* * *
In thus meeting together to offer our homage to the exceeding worth of our departed friend, while we do justice to our own feelings, and to the memory of the dead, we follow the custom which prevailed when the Father of his Country died -- a custom that obtained in the best times of ancient manners: for the free states of old were accustomed thus to commemorate the funeral of their patriots and sages. It is a good custom, that should be cherished by freemen. It is the award of posterity sitting in judgement on the actions and the life of a distinguished citizen who has finished his course. While honorable to the dead, it is an incentive to the living. Who is he, solicitous for posthumous fame, that darling object of ingenuous minds, that will not be impelled onward in his virtuous course by the honors every where offered to the memory of Madison? It is a terror likewise to the wicked.

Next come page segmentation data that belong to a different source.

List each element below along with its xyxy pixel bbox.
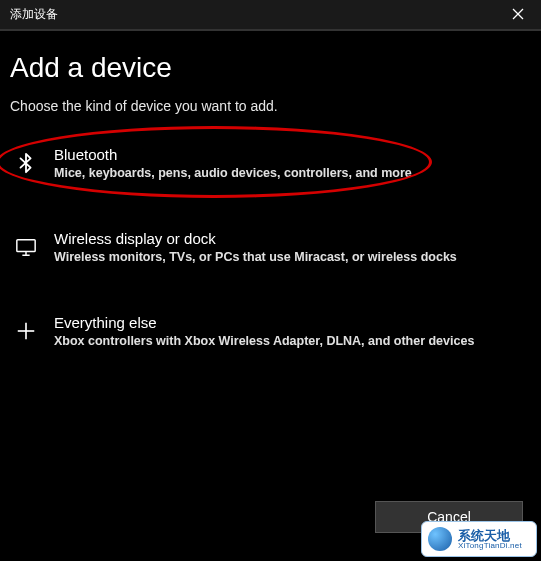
svg-rect-2 — [17, 240, 35, 252]
option-wireless-display[interactable]: Wireless display or dock Wireless monito… — [10, 218, 531, 276]
window-title: 添加设备 — [10, 6, 58, 23]
option-desc: Mice, keyboards, pens, audio devices, co… — [54, 166, 527, 180]
watermark-logo-icon — [428, 527, 452, 551]
option-text: Everything else Xbox controllers with Xb… — [54, 314, 527, 348]
option-text: Bluetooth Mice, keyboards, pens, audio d… — [54, 146, 527, 180]
option-everything-else[interactable]: Everything else Xbox controllers with Xb… — [10, 302, 531, 360]
page-title: Add a device — [10, 52, 531, 84]
page-subtitle: Choose the kind of device you want to ad… — [10, 98, 531, 114]
option-desc: Xbox controllers with Xbox Wireless Adap… — [54, 334, 527, 348]
option-title: Wireless display or dock — [54, 230, 527, 247]
option-title: Bluetooth — [54, 146, 527, 163]
watermark-cn: 系统天地 — [458, 529, 522, 542]
watermark-text: 系统天地 XiTongTianDi.net — [458, 529, 522, 550]
device-options: Bluetooth Mice, keyboards, pens, audio d… — [10, 134, 531, 360]
option-desc: Wireless monitors, TVs, or PCs that use … — [54, 250, 527, 264]
option-bluetooth[interactable]: Bluetooth Mice, keyboards, pens, audio d… — [10, 134, 531, 192]
plus-icon — [14, 320, 38, 342]
close-icon — [512, 6, 524, 24]
monitor-icon — [14, 236, 38, 258]
watermark: 系统天地 XiTongTianDi.net — [421, 521, 537, 557]
bluetooth-icon — [14, 152, 38, 174]
content-area: Add a device Choose the kind of device y… — [0, 30, 541, 360]
option-title: Everything else — [54, 314, 527, 331]
close-button[interactable] — [495, 0, 541, 30]
watermark-en: XiTongTianDi.net — [458, 542, 522, 550]
option-text: Wireless display or dock Wireless monito… — [54, 230, 527, 264]
titlebar: 添加设备 — [0, 0, 541, 30]
divider — [0, 30, 541, 31]
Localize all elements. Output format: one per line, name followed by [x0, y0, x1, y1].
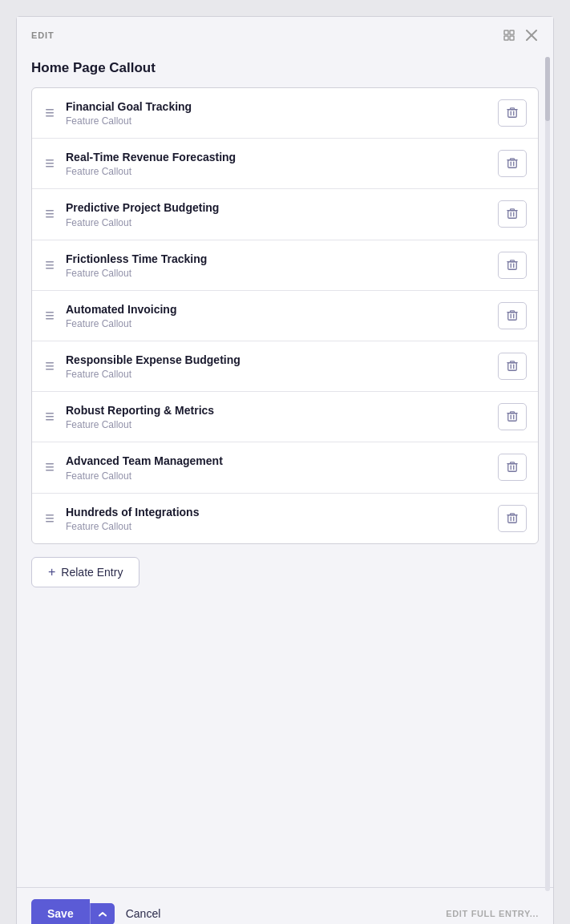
entry-type: Feature Callout — [66, 521, 488, 532]
svg-rect-24 — [46, 216, 54, 218]
svg-rect-6 — [46, 109, 54, 111]
entry-type: Feature Callout — [66, 166, 488, 177]
delete-button[interactable] — [498, 403, 527, 430]
delete-button[interactable] — [498, 353, 527, 380]
svg-rect-25 — [508, 211, 517, 219]
entry-name: Responsible Expense Budgeting — [66, 353, 488, 367]
svg-rect-1 — [510, 30, 514, 34]
svg-rect-17 — [508, 160, 517, 168]
delete-button[interactable] — [498, 252, 527, 279]
panel-footer: Save Cancel EDIT FULL ENTRY... — [17, 887, 553, 924]
entry-name: Real-Time Revenue Forecasting — [66, 150, 488, 164]
svg-rect-23 — [46, 213, 54, 215]
entry-type: Feature Callout — [66, 217, 488, 228]
svg-rect-47 — [46, 365, 54, 367]
drag-handle-icon[interactable] — [43, 157, 56, 170]
edit-panel: EDIT Home Page Callout — [16, 16, 554, 924]
svg-rect-16 — [46, 166, 54, 167]
entry-type: Feature Callout — [66, 318, 488, 329]
entry-name: Frictionless Time Tracking — [66, 252, 488, 266]
drag-handle-icon[interactable] — [43, 512, 56, 525]
entry-info: Real-Time Revenue Forecasting Feature Ca… — [66, 150, 488, 177]
scrollbar-track[interactable] — [545, 57, 550, 891]
svg-rect-32 — [46, 268, 54, 269]
entry-name: Financial Goal Tracking — [66, 99, 488, 114]
entry-info: Automated Invoicing Feature Callout — [66, 302, 488, 329]
table-row: Predictive Project Budgeting Feature Cal… — [32, 189, 538, 240]
svg-rect-3 — [510, 36, 514, 40]
cancel-button[interactable]: Cancel — [115, 899, 172, 924]
svg-rect-22 — [46, 210, 54, 212]
drag-handle-icon[interactable] — [43, 208, 56, 220]
drag-handle-icon[interactable] — [43, 461, 56, 474]
save-button[interactable]: Save — [31, 899, 90, 924]
svg-rect-49 — [508, 363, 517, 371]
entry-name: Automated Invoicing — [66, 302, 488, 317]
entry-info: Predictive Project Budgeting Feature Cal… — [66, 200, 488, 228]
entry-name: Predictive Project Budgeting — [66, 200, 488, 215]
svg-rect-38 — [46, 312, 54, 313]
svg-rect-56 — [46, 419, 54, 421]
entry-info: Advanced Team Management Feature Callout — [66, 454, 488, 481]
svg-rect-72 — [46, 521, 54, 523]
drag-handle-icon[interactable] — [43, 107, 56, 119]
relate-entry-label: Relate Entry — [61, 566, 123, 579]
entry-info: Responsible Expense Budgeting Feature Ca… — [66, 353, 488, 380]
delete-button[interactable] — [498, 150, 527, 177]
svg-rect-41 — [508, 312, 517, 320]
svg-rect-39 — [46, 315, 54, 317]
relate-entry-button[interactable]: + Relate Entry — [31, 557, 139, 587]
entry-info: Robust Reporting & Metrics Feature Callo… — [66, 403, 488, 430]
svg-rect-31 — [46, 264, 54, 266]
edit-full-entry-link[interactable]: EDIT FULL ENTRY... — [446, 909, 539, 918]
delete-button[interactable] — [498, 200, 527, 228]
panel-header-title: EDIT — [31, 30, 55, 40]
svg-rect-64 — [46, 470, 54, 471]
panel-header-actions — [502, 28, 539, 42]
svg-rect-70 — [46, 514, 54, 516]
table-row: Responsible Expense Budgeting Feature Ca… — [32, 341, 538, 392]
entry-name: Hundreds of Integrations — [66, 505, 488, 519]
expand-icon[interactable] — [502, 28, 516, 42]
entry-name: Robust Reporting & Metrics — [66, 403, 488, 418]
svg-rect-7 — [46, 112, 54, 114]
svg-rect-65 — [508, 464, 517, 472]
delete-button[interactable] — [498, 99, 527, 127]
delete-button[interactable] — [498, 302, 527, 329]
entry-type: Feature Callout — [66, 369, 488, 380]
svg-rect-15 — [46, 163, 54, 164]
entry-type: Feature Callout — [66, 470, 488, 482]
entry-info: Financial Goal Tracking Feature Callout — [66, 99, 488, 127]
svg-rect-71 — [46, 518, 54, 519]
svg-rect-62 — [46, 463, 54, 465]
delete-button[interactable] — [498, 454, 527, 481]
table-row: Real-Time Revenue Forecasting Feature Ca… — [32, 139, 538, 189]
entries-list: Financial Goal Tracking Feature Callout — [31, 87, 539, 544]
svg-rect-0 — [504, 30, 508, 34]
save-caret-button[interactable] — [90, 903, 115, 925]
drag-handle-icon[interactable] — [43, 410, 56, 423]
svg-rect-40 — [46, 318, 54, 320]
svg-rect-2 — [504, 36, 508, 40]
drag-handle-icon[interactable] — [43, 309, 56, 322]
table-row: Frictionless Time Tracking Feature Callo… — [32, 240, 538, 291]
svg-rect-55 — [46, 416, 54, 418]
close-icon[interactable] — [524, 28, 539, 42]
svg-rect-46 — [46, 362, 54, 364]
table-row: Automated Invoicing Feature Callout — [32, 291, 538, 341]
svg-rect-9 — [508, 110, 517, 118]
svg-rect-48 — [46, 369, 54, 370]
svg-rect-73 — [508, 514, 517, 523]
table-row: Financial Goal Tracking Feature Callout — [32, 88, 538, 139]
svg-rect-14 — [46, 159, 54, 161]
delete-button[interactable] — [498, 505, 527, 532]
panel-header: EDIT — [17, 17, 553, 50]
footer-left: Save Cancel — [31, 899, 172, 924]
entry-type: Feature Callout — [66, 268, 488, 279]
scrollbar-thumb — [545, 57, 550, 121]
table-row: Hundreds of Integrations Feature Callout — [32, 494, 538, 543]
drag-handle-icon[interactable] — [43, 360, 56, 373]
svg-rect-8 — [46, 115, 54, 117]
drag-handle-icon[interactable] — [43, 259, 56, 272]
entry-type: Feature Callout — [66, 419, 488, 430]
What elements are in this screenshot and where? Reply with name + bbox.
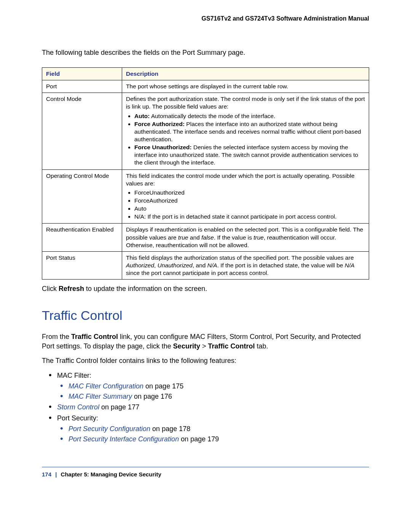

What great criminal is so hardened in his iniquity that will not tremble when, in anticipation, he sees posterity passing on his crimes, and, instead of honor, reproach awaiting his memory?
Besides, the life of a good and great man, when fairly
delineated and committed to history, will survive when the pyramids of Egypt
shall have passed away: it will stand forever a lofty beacon amid the
vicissitudes and the wastes of time.
Athens and Rome, the master states of antiquity, where liberty once
delighted to dwell, for two thousand years have been doomed to ignorance, to
superstition, and to worse than Egyptian bondage; yet the lives of their great
worthies, shining with an undiminished lustre, after this long and fearful
eclipse, warmed the bosoms of modern patriots, by whose efforts have been
regained the jewel of inestimable value, so long lost to the world.
And if, in fulfillment of that stern decree which denounces
decay and death on all human things -- a decree before which Babylon and
Jerusalem, Athens and Rome, and all that was illustrious in antiquity, have
crumbled into dust -- if it be irreversible to all, and American be doomed to
travel through the ages of bondage, let us indulge the consolatory hope that
the life of Madison, triumphing over the injuries of time, may become a pillar
of light by which some future patriot may reconduct his countrymen to their
lost inheritance. . .
* * *
Let me invoke the reflection of the admirers of military
renown, by contrasting the acts, and their effects on the condition of the
world, of the greatest captain of ancient or modern times, Napoleon, with our
Madison's. Of the former it has been
said, "the earthquake voice of victory was the breath of his
nostrils." This colossus of power,
of ambition, and of crime, having crushed the liberties of his country, placed
one foot on the pillars of Hercules, and sought to stretch the other to the
arctic pole: his scepter was the besom of desolation: the pedestal of his fame
was composed of the carcasses of three millions of his kind, cemented with the
blood of his victims, and bedewed with the tears of their widows and orphans:
his ministry seemed to be that of a ruthless instrument of vengeance to
chastise and humble a guilty world. But
mark his end! His mad ambition devoted
his country to the horrors of conquest, in part by barbarous hordes who lived
beyond civilization: he himself was precipitated to the dust. He is deserted by the multitude, the
sycophant of success, whose morality teaches that while misfortune can furnish
no excuse, victory, no matter how obtained, is not required to give an account
of her actions. Thus abandoned, he
becomes an outlaw of the civilized world, and dies a wretched captive in one of
Afric's distant isles, loaded with the execrations of the widows and orphans
which his ambition had made, and with the curses of a world; while Madison,
disinterestedly devoting every fibre of his heart, and every attribute of his
mind, to the cause of liberty, and the happiness of his kind -- leading a
nation through the hitherto untrodden paths of political science, like another
Moses conducting his countrymen through the wilderness to the land of the
promise -- laying the foundations of a constitution, which, if his example and
his counsels prevail, will, with the blessing of God, be immortal -- finally
departing in peace, when every hill and every valley of this vast republic
resound with the benedictions on his name, and one universal voice proclaims
him the benefactor of his kind. Behold
the contrast! And yet, if Napoleon had
continued successful, the subjects of the extraordinary delusion I am
encountering would have required the sculptor and the poet to exhaust their art
in perpetuating his name, while they would have suffered Madison's to go down
to the grave unwept, unhonored, and unsung.